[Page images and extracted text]
+---+

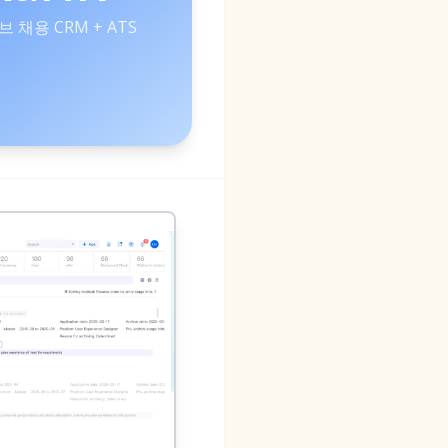
 채용 CRM + ATS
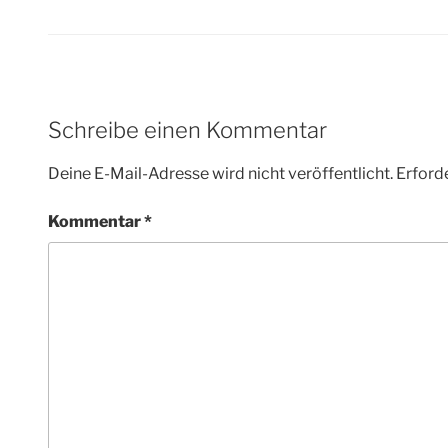
Schreibe einen Kommentar
Deine E-Mail-Adresse wird nicht veröffentlicht.
Erforde
Kommentar
*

+---+

## WHAT THE TASK REQUIRES
All lines from the one with "Schreibe einen Kommentar" through the end of the records need to be copied exactly, and no other lines.

## OUTPUT OF THE TASK
Schreibe einen Kommentar
Deine E-Mail-Adresse wird nicht veröffentlicht.
Erforde
Kommentar
*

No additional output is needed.